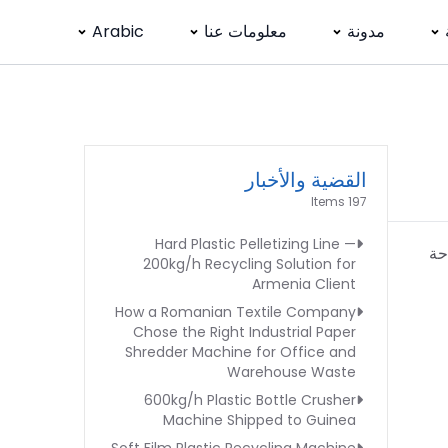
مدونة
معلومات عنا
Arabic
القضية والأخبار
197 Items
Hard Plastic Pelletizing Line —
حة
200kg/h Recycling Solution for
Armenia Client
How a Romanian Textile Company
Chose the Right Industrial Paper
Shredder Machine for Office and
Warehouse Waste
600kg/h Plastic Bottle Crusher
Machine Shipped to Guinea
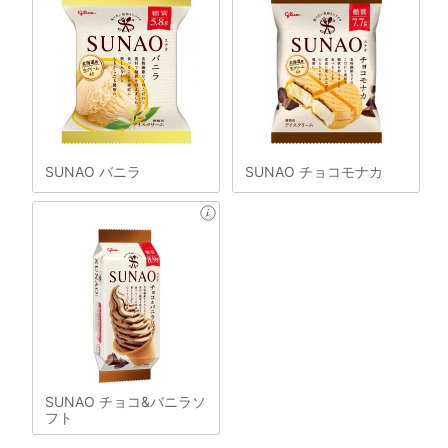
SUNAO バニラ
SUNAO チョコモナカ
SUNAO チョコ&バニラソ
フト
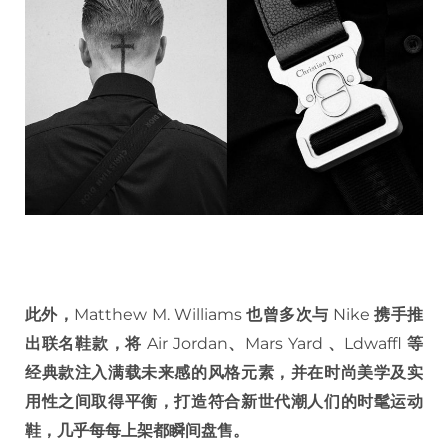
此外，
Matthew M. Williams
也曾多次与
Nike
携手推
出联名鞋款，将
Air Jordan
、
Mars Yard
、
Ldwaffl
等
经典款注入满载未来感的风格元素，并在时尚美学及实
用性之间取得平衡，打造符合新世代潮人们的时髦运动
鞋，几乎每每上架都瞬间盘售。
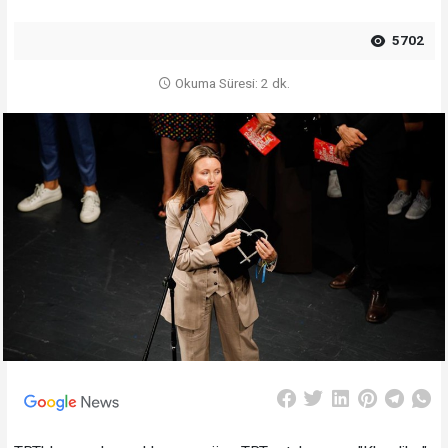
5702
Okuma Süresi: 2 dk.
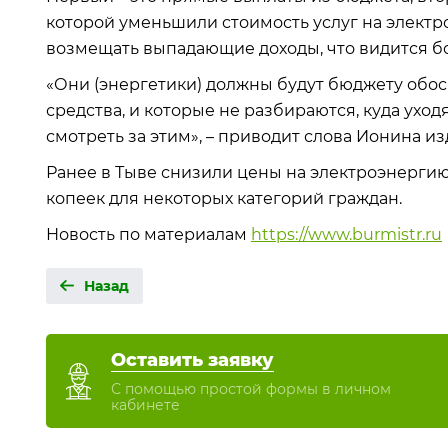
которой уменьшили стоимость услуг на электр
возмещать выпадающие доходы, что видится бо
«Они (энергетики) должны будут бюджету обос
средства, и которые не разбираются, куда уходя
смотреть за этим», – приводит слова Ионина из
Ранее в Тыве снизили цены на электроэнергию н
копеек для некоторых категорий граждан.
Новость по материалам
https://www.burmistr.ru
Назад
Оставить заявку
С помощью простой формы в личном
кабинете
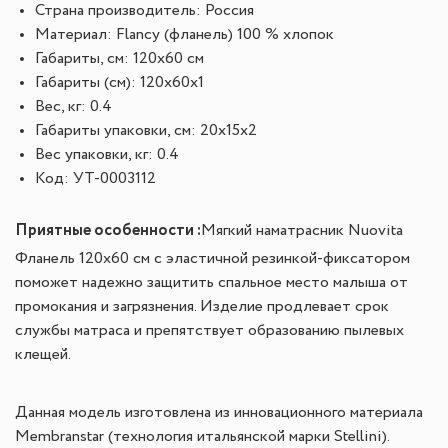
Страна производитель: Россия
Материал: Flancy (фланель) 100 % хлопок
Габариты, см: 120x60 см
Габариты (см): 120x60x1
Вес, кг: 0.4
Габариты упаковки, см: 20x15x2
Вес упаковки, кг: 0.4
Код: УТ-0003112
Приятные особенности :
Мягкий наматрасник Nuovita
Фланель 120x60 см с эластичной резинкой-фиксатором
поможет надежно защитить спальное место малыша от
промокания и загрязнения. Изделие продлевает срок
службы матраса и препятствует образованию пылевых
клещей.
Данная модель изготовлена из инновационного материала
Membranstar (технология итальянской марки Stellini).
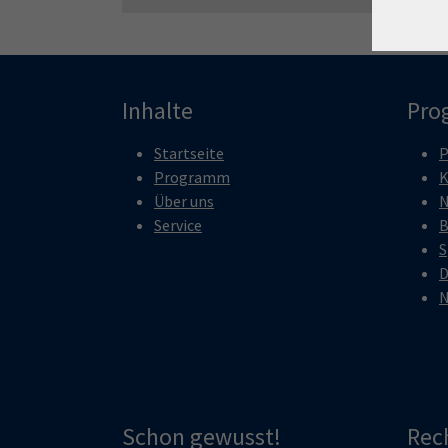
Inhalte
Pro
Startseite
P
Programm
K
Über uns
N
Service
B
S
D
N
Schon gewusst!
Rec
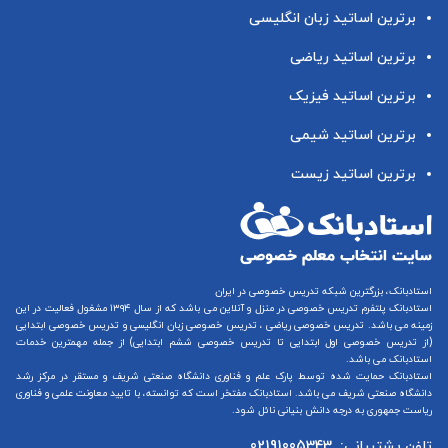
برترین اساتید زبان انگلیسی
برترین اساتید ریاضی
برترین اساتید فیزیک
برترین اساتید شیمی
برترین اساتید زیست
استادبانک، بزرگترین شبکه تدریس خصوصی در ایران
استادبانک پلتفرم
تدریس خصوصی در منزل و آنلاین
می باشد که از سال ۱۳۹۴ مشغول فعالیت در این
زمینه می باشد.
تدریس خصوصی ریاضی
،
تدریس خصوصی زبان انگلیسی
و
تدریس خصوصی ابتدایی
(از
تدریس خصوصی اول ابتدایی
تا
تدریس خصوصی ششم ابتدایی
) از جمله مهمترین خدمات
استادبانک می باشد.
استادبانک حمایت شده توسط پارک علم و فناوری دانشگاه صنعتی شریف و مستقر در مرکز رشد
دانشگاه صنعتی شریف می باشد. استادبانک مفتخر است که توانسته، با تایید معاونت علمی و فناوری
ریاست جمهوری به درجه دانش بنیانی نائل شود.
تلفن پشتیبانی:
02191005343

——

*Task to carry out*
Please transcribe, word for word, every line from the one containing "которой уменьшили стоимость услуг на электр" through the last line of the records, both included, and leave the pictures out.

*Exercise response*
которой уменьшили стоимость услуг на электр
возмещать выпадающие доходы, что видится бо
«Они (энергетики) должны будут бюджету обос
средства, и которые не разбираются, куда уходя
смотреть за этим», – приводит слова Ионина из
Ранее в Тыве снизили цены на электроэнергию н
копеек для некоторых категорий граждан.
Новость по материалам
https://www.burmistr.ru
Назад
Оставить заявку
С помощью простой формы в личном
кабинете
Страна производитель: Россия
Материал: Flancy (фланель) 100 % хлопок
Габариты, см: 120x60 см
Габариты (см): 120x60x1
Вес, кг: 0.4
Габариты упаковки, см: 20x15x2
Вес упаковки, кг: 0.4
Код: УТ-0003112
Приятные особенности :
Мягкий наматрасник Nuovita
Фланель 120x60 см с эластичной резинкой-фиксатором
поможет надежно защитить спальное место малыша от
промокания и загрязнения. Изделие продлевает срок
службы матраса и препятствует образованию пылевых
клещей.
Данная модель изготовлена из инновационного материала
Membranstar (технология итальянской марки Stellini).
Inhalte
Pro
Startseite
P
Programm
K
Über uns
N
Service
B
S
D
N
Schon gewusst!
Rec
برترین اساتید زبان انگلیسی
برترین اساتید ریاضی
برترین اساتید فیزیک
برترین اساتید شیمی
برترین اساتید زیست
استادبانک، بزرگترین شبکه تدریس خصوصی در ایران
استادبانک پلتفرم
تدریس خصوصی در منزل و آنلاین
می باشد که از سال ۱۳۹۴ مشغول فعالیت در این
زمینه می باشد.
تدریس خصوصی ریاضی
،
تدریس خصوصی زبان انگلیسی
و
تدریس خصوصی ابتدایی
(از
تدریس خصوصی اول ابتدایی
تا
تدریس خصوصی ششم ابتدایی
) از جمله مهمترین خدمات
استادبانک می باشد.
استادبانک حمایت شده توسط پارک علم و فناوری دانشگاه صنعتی شریف و مستقر در مرکز رشد
دانشگاه صنعتی شریف می باشد. استادبانک مفتخر است که توانسته، با تایید معاونت علمی و فناوری
ریاست جمهوری به درجه دانش بنیانی نائل شود.
تلفن پشتیبانی:
02191005343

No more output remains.